The Only New Year's Resolution Entrepreneurs Should Make This Year
Grow Your Business, Not Your Inbox
Want your resolutions to stick? Don’t make them. Honor your entrepreneurial spirit (and say “Bye Felicia” to 2020) by setting intentions instead. Setting intentions allows you to align your goals with your mindset then refine those goals as you achieve them or evolve in a new direction, without losing your passion or drive. Here are three intentions to help put you on the path to a successful year and a more balanced life in 2021.
Intention No. 1: Cut out the crap
A writing professor in college used to say this routinely. For his students – myself included – that meant deleting unnecessary adverbs and filler words that didn’t move the story forward. For entrepreneurs, that means getting rid of extraneous noise and distractions that don’t move you forward – in business or in life. That’s not to say that anything that doesn’t drive revenue is ‘crap.’ If you volunteer for a non-profit or cause close to your heart, that’s certainly worthy of your time. But perhaps other things aren’t.
Social media rabbit holes. Do you wile away hours on Twitter reading political commentary? Set time limits.
Junk email purgatory. Do you spend time sifting through dozens of ‘junk’ emails getting to the ones you need? Unsubscribe.
New business pitches clearly out of your scope. Stick to opportunities that are best suited for your core capabilities and expand from there. If you’ve worked exclusively with B2B tech brands up until now, for example, but want to delve into new markets, try B2C tech brands, or consider B2B brands in the XaaS market.
Recurring subscriptions. Take inventory of the products and services your business pays for: are there overlaps? Could any be consolidated? When 2020 dealt its first blow back in March, many businesses raced to onboard immediate tools for remote working, e-commerce, and virtual communication and collaboration. Now that you've had a chance to settle in, cut out the crap by looking for a longer-term solution that allows all of your tools to communicate seamlessly.
Real estate. If your hipster office space has been sitting idle for the past nine months, consider subleasing or sharing the space with other entrepreneurs to cut costs.

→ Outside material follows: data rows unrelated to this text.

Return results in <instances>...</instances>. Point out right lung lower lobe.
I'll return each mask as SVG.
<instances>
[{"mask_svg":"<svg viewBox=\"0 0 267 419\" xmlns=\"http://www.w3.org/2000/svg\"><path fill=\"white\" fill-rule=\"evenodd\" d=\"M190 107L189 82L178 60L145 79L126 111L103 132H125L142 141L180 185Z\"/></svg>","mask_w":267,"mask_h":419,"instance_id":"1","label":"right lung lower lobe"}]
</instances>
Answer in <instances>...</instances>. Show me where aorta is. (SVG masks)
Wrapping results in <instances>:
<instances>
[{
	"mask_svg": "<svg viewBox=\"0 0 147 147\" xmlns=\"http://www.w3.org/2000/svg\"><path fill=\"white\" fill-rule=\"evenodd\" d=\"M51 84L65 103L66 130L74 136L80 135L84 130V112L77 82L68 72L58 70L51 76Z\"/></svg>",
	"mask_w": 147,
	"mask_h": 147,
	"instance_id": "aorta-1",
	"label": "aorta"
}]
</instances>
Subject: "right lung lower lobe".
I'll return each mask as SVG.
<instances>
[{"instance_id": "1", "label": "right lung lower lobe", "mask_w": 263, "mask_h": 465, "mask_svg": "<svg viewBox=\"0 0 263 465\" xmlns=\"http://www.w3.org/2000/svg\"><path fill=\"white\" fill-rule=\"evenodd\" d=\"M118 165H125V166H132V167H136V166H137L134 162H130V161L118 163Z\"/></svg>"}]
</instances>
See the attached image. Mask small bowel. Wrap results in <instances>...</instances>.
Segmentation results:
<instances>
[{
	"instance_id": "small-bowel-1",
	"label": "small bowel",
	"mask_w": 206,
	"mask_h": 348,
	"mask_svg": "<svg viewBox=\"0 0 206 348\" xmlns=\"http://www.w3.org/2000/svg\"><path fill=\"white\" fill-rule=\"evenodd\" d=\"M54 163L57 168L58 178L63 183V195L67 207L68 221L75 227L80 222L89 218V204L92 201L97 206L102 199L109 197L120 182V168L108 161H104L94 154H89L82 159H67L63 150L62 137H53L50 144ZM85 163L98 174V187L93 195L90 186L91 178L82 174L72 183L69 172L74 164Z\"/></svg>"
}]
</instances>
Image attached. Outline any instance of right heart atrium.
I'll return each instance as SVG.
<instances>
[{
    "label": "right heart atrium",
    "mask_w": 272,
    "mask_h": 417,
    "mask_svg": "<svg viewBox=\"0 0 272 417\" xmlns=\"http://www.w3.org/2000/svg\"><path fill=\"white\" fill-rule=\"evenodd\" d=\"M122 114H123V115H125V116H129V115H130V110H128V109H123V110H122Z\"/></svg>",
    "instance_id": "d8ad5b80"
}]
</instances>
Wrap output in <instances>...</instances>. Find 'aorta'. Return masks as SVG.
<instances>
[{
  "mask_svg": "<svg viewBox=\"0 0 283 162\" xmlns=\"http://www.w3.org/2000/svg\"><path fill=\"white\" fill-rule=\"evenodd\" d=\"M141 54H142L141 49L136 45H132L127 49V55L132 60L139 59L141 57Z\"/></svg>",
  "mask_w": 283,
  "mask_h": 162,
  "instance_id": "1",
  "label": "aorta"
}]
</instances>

Intention No. 2: Go public
Write your goals down where you can see them daily, and then share them with those you trust. When I started writing professionally, my biggest goal was to get published – anywhere. I started sending out query letters in 2005 and shared lines from rejection letters with family and friends. My break didn’t come until 2007, but when it did, those I’d told celebrated right along with me and continued to cheer me on as I published articles, poems, and short stories in a variety of regional and national publications. Once I became an entrepreneur, I didn’t think I had time to pursue writing for myself anymore. But the desire never left me, and eventually, I decided to combine what I’d learned from publishing for a consumer audience with what I’d learned over six years of running a business and writing content for Fortune 500 brands.

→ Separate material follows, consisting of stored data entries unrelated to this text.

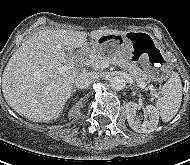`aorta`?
Segmentation results:
<instances>
[{
  "mask_svg": "<svg viewBox=\"0 0 190 165\" xmlns=\"http://www.w3.org/2000/svg\"><path fill=\"white\" fill-rule=\"evenodd\" d=\"M126 85V80L124 77L122 76H115L113 78H111L110 80V86L111 88L115 89V90H122Z\"/></svg>",
  "mask_w": 190,
  "mask_h": 165,
  "instance_id": "1",
  "label": "aorta"
}]
</instances>
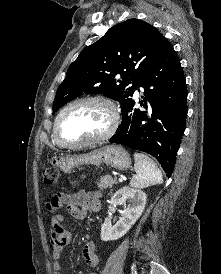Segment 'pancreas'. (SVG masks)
<instances>
[{
    "label": "pancreas",
    "instance_id": "cf45deb5",
    "mask_svg": "<svg viewBox=\"0 0 221 274\" xmlns=\"http://www.w3.org/2000/svg\"><path fill=\"white\" fill-rule=\"evenodd\" d=\"M114 184H117V178H113L111 175H105L100 177L97 182V187L100 190H104L108 187H112Z\"/></svg>",
    "mask_w": 221,
    "mask_h": 274
}]
</instances>
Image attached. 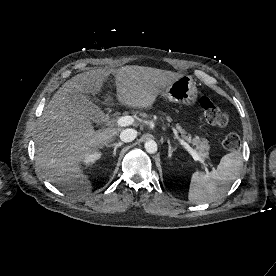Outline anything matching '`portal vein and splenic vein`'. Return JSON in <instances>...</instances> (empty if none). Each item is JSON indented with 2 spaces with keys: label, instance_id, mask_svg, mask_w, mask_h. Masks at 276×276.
Wrapping results in <instances>:
<instances>
[{
  "label": "portal vein and splenic vein",
  "instance_id": "18ae733b",
  "mask_svg": "<svg viewBox=\"0 0 276 276\" xmlns=\"http://www.w3.org/2000/svg\"><path fill=\"white\" fill-rule=\"evenodd\" d=\"M133 122H134V119L131 116H122V117L118 118L117 125L121 126V127H126V126L133 124ZM177 139L179 140L180 144L183 145L188 150V152L192 155L193 159L195 161H199L204 166L205 171L208 172V169L206 168L207 164L205 163L204 159L199 156V154L196 152V150L191 148L189 146V144L186 143L184 140H182L178 137H177Z\"/></svg>",
  "mask_w": 276,
  "mask_h": 276
}]
</instances>
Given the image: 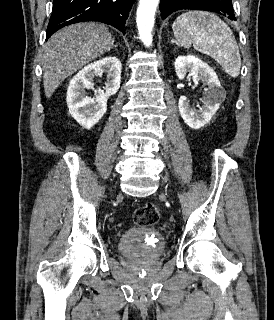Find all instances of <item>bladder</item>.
I'll list each match as a JSON object with an SVG mask.
<instances>
[{
	"label": "bladder",
	"instance_id": "bladder-1",
	"mask_svg": "<svg viewBox=\"0 0 274 320\" xmlns=\"http://www.w3.org/2000/svg\"><path fill=\"white\" fill-rule=\"evenodd\" d=\"M163 233L149 226L133 227L119 237L117 249L127 258L151 259L161 256L165 250Z\"/></svg>",
	"mask_w": 274,
	"mask_h": 320
}]
</instances>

Identifying and sharing your goals is great, but that doesn’t mean you can sit back and wait for things to happen. What steps can you take to get there? Make a list of connections you can reach out to for help and another list of thought leaders or industry experts with whom you’d love to connect. I used LinkedIn to connect with editors, subscribed to magazines that catered to my target audience, and started keeping notes on potential topic ideas. My first Entrepreneur article was published this past October. Letting those you trust in on your goals not only helps to hold you accountable, but it provides you with a personal cheering section when you realize a goal (and a cheering up section when you don’t).
Intention No. 3: Make space for big ideas
Our best ideas typically come to us in the car, in the shower, or in our dreams. This is when we’re most relaxed and allow our minds room for new thoughts. You don’t have to take a shower, a nap, or a drive around town to make it happen; any space you give yourself will work.

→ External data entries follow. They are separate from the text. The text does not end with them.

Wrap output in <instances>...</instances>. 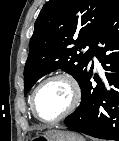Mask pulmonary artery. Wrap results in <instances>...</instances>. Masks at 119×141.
Wrapping results in <instances>:
<instances>
[{
  "mask_svg": "<svg viewBox=\"0 0 119 141\" xmlns=\"http://www.w3.org/2000/svg\"><path fill=\"white\" fill-rule=\"evenodd\" d=\"M92 59H93L95 65L99 67L100 65H99V62L97 60V57L95 55H93Z\"/></svg>",
  "mask_w": 119,
  "mask_h": 141,
  "instance_id": "1",
  "label": "pulmonary artery"
}]
</instances>
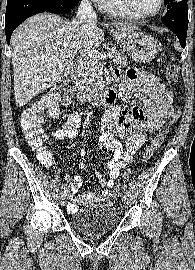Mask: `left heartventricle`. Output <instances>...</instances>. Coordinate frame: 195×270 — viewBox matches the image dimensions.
Returning <instances> with one entry per match:
<instances>
[{"label":"left heart ventricle","mask_w":195,"mask_h":270,"mask_svg":"<svg viewBox=\"0 0 195 270\" xmlns=\"http://www.w3.org/2000/svg\"><path fill=\"white\" fill-rule=\"evenodd\" d=\"M133 8L141 14L154 12L159 5V0H130Z\"/></svg>","instance_id":"1"}]
</instances>
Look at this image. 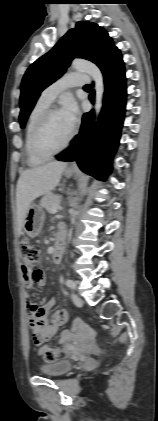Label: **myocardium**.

Still, entrepreneurs are not known for doing a great job of balancing work and life. In fact, we tend to go all in on one, often at the expense of the other. I firmly believe the Apple Watch’s stand and move goals were inspired by entrepreneurs like us who hunker down behind a computer screen for countless hours, only lifting our heads to look for coffee. And that is no recipe for cultivating creativity. It may sound like a bunch of yoga-inspired fluff, but making self-care a priority isn’t just good for your health, it’s good for your business endeavors.
Be intentional about making space for yourself—to take a walk, practice a little yoga, or dust off an old musical instrument. Yes, it takes time away from your desk but not necessarily your work. The creative process isn’t linear and scheduling structured time to think of new ideas is rarely effective. Think of self-care as part of your entrepreneurial creative process and you’ll end up getting so much more than that, not the least of which is better health, a lower heart rate, and the ability to focus. Let you mind wander to something else, and see where it takes you.
2020 has been a year of challenges we’d sooner forget, but it has also given us the space to adapt and prioritize. If you take anything with you into the new year, let it be that space. You’re more than a business owner; you're an entrepreneur. That means you’re a visionary – you don’t just settle in and ride out the highs and lows. Allowing yourself the space to adapt, evolve and create can make a tremendous difference in your ability to focus and innovate in the new year.